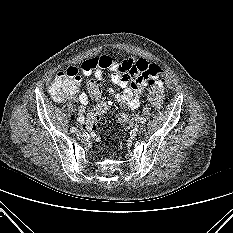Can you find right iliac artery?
Listing matches in <instances>:
<instances>
[{
  "label": "right iliac artery",
  "mask_w": 233,
  "mask_h": 233,
  "mask_svg": "<svg viewBox=\"0 0 233 233\" xmlns=\"http://www.w3.org/2000/svg\"><path fill=\"white\" fill-rule=\"evenodd\" d=\"M70 131H71L72 133H75V132L77 131V129H76L75 127H72V128L70 129Z\"/></svg>",
  "instance_id": "82829eb1"
}]
</instances>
########################################
Aim of the task> Please filter the entries for the word "instances" and copy the lines that have it.

Exercise solution>
Listing matches in <instances>:
<instances>
</instances>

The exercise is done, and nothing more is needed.